3. Our measurement device is a BioTek Synergy HT plate reader (96 well) and we use the Gen5 software.
   1. Excitation wavelength (nm): 590/20
   2. Emission wavelength (nm): 645/40
   3. Scaled* to High Wells
   4. Setpoint Temperature: 25C
4. Your measurement device and measurement protocol may vary from ours and other teams, so please update our form with your specific parameters. Email Steven Kodish at skodish@uga.edu, Rebecca Ann Buchanan beccab@uga.edu, and Akshay Chandora at akshaych@uga.edu upon receiving this shipment for the link to the registration form and data form or for any additional questions.

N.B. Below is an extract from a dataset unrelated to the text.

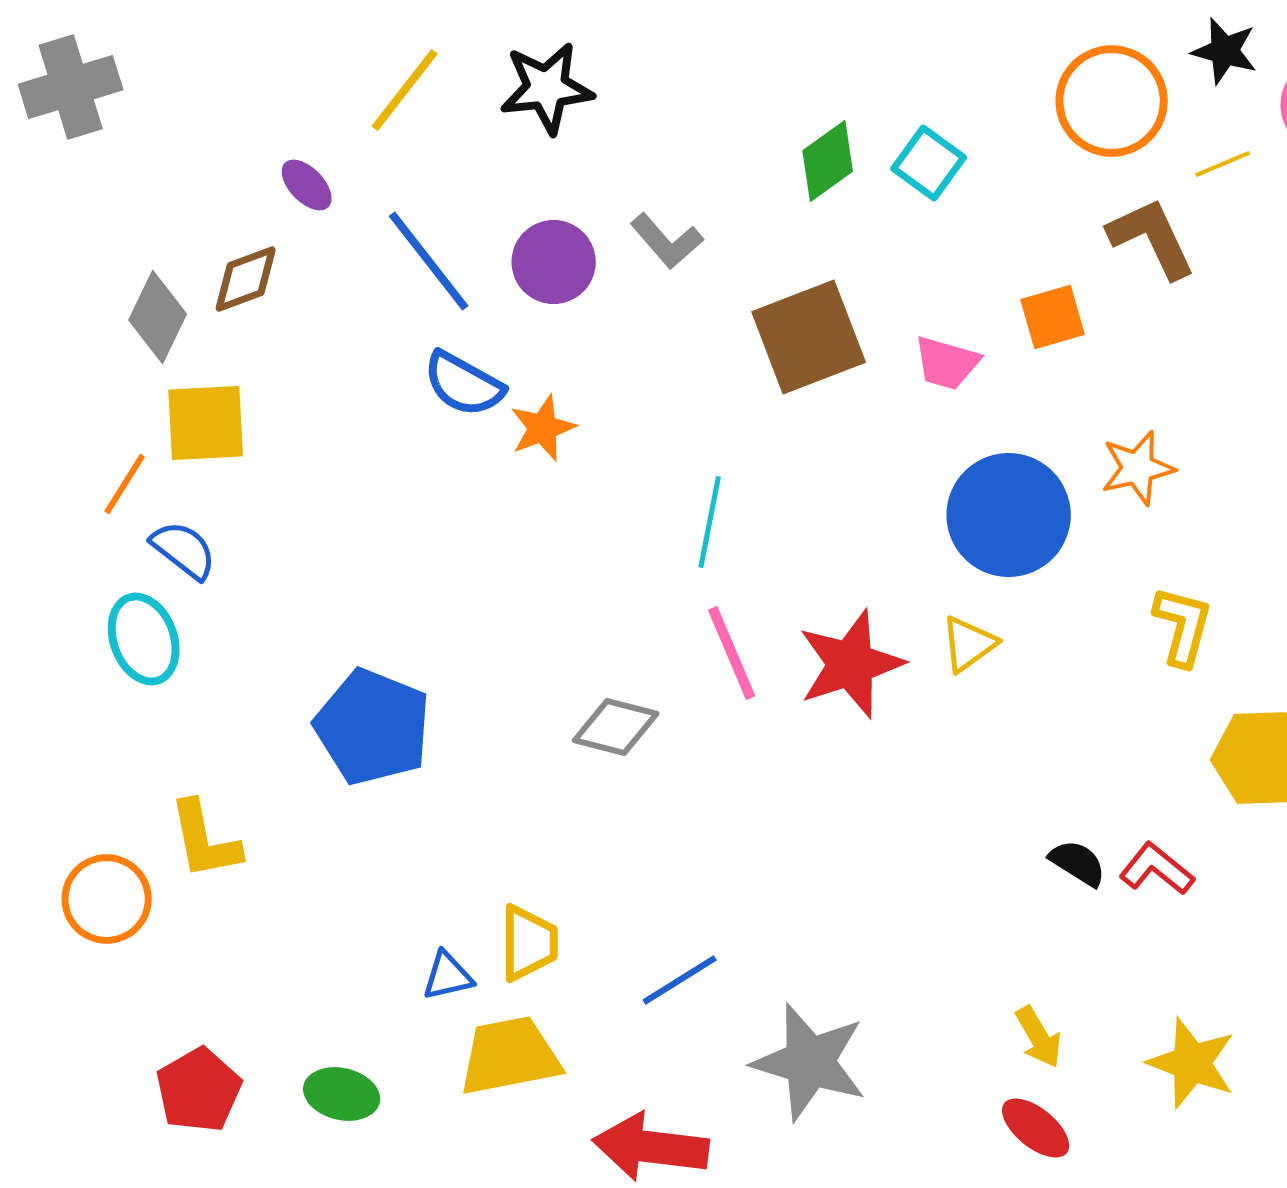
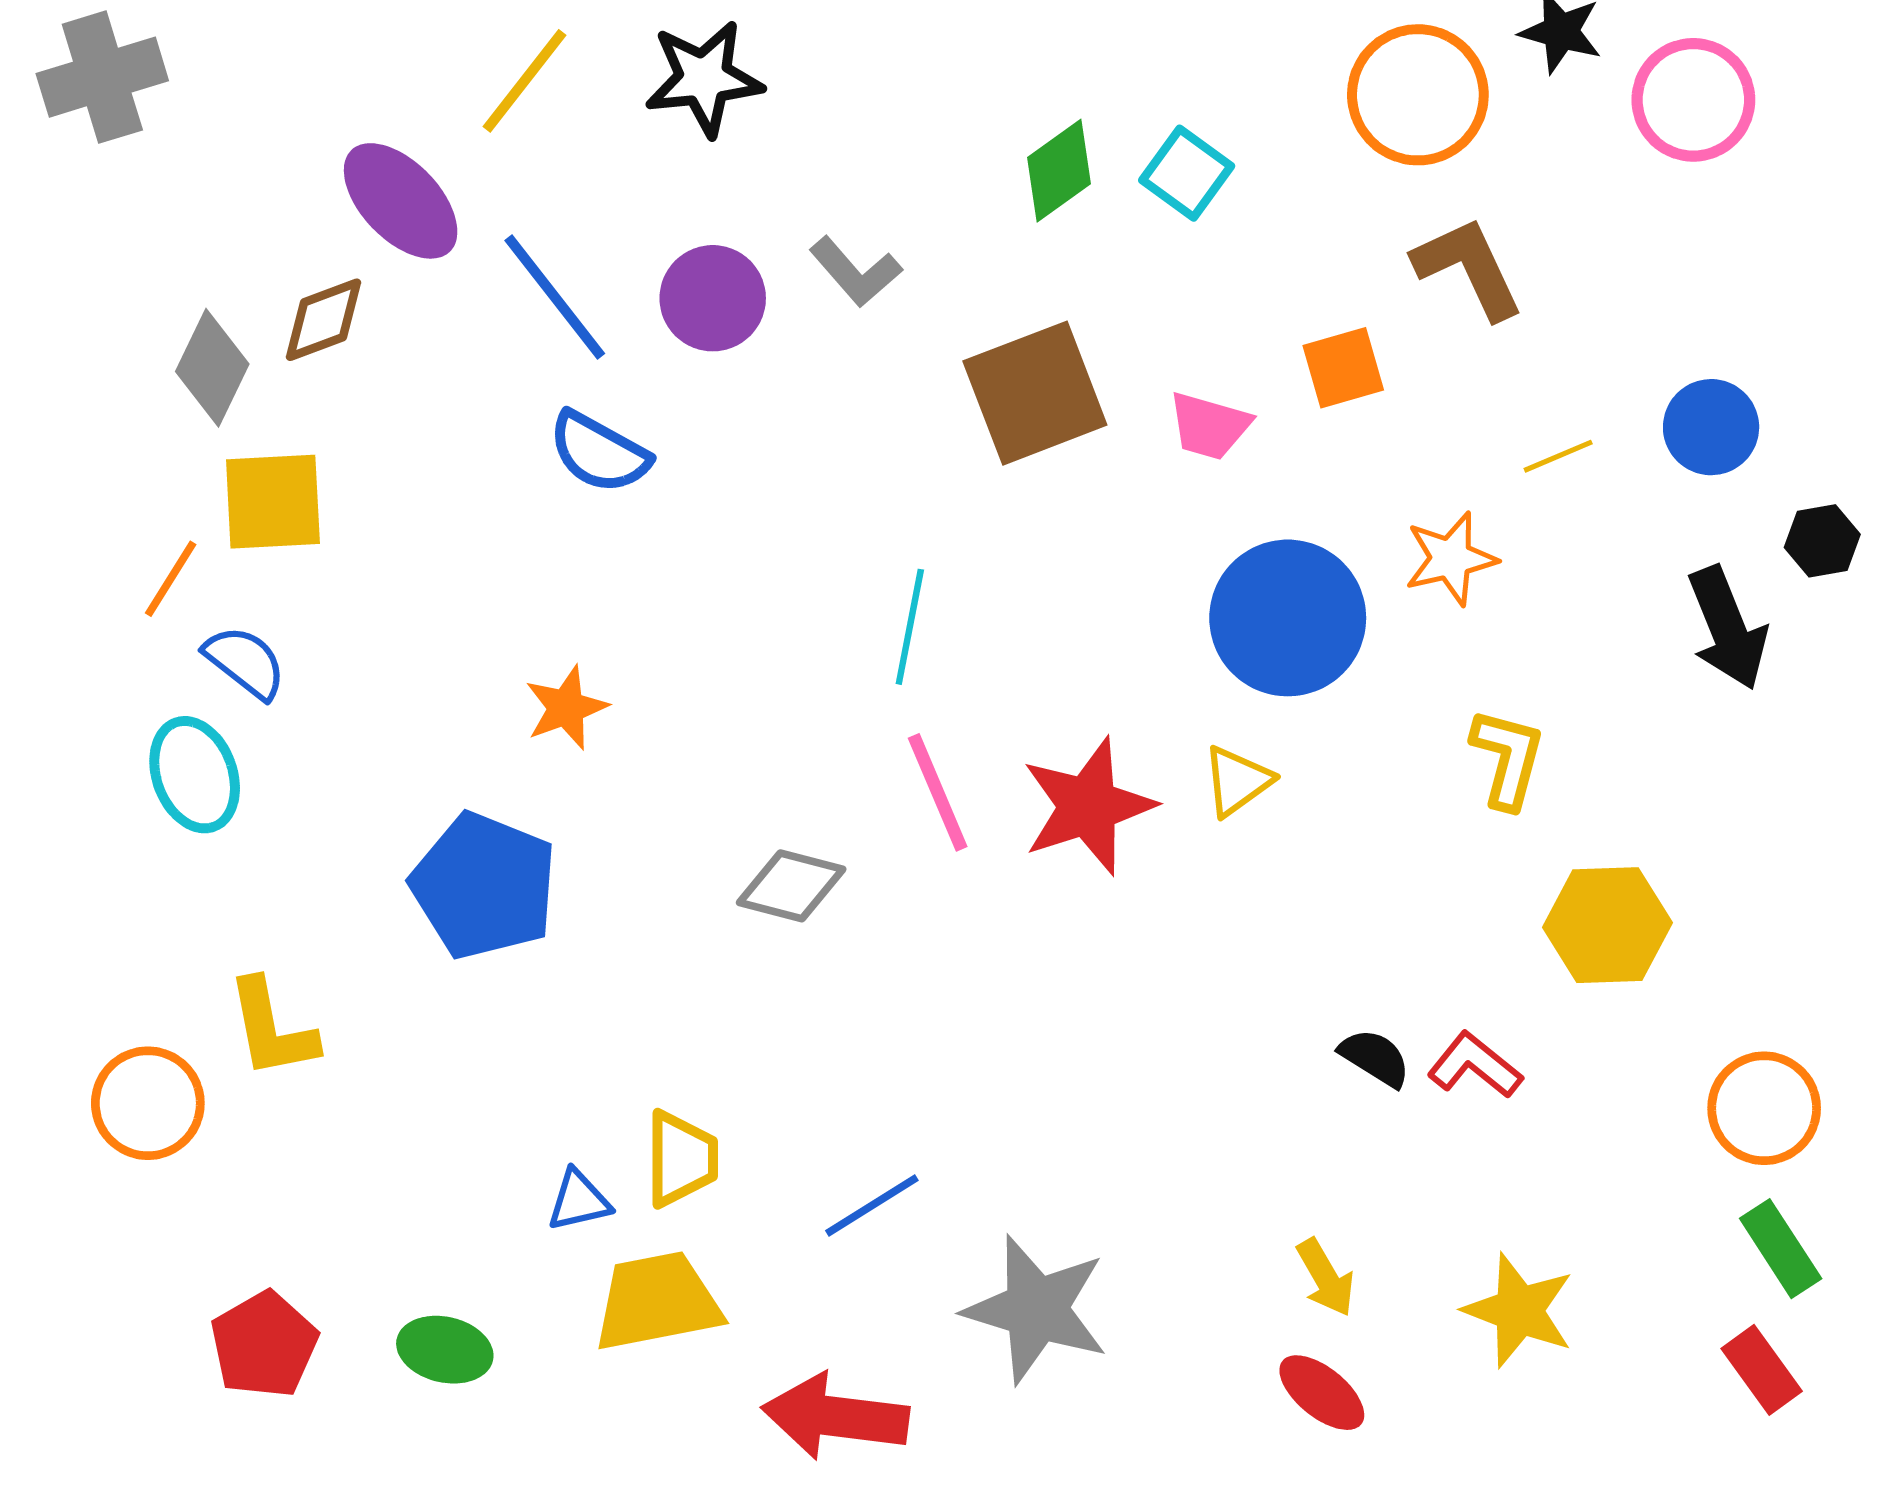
yellow line: (1223, 164) -> (1558, 456), moved
purple ellipse: (307, 185) -> (401, 201), size x1.8
orange star: (543, 428) -> (566, 708), moved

*Our values are all relative to each other (i.e., X is 20% more fluorescent than Y) so that all data can be correlated regardless of measurement device.

2. University of Michigan iGEM Team

We helped the University of Michigan team in their effort to build an online protocol database called ProtoCat as our project for the iGEM competition. To help them better understand what should go in to ProtoCat, we participated in a survey where we answered questions about how we find and use protocols.

3. Paris-Bettencourt iGEM Team

We helped the Paris-Bettencourt team by adding our project data to their Rhizi Database.

4. Columbia University iGEM Team

We helped the Columbia University team by lending them critical reagents.

5. Cooper Union iGEM Team

We helped the Cooper Union team by lending them critical reagents and equipment.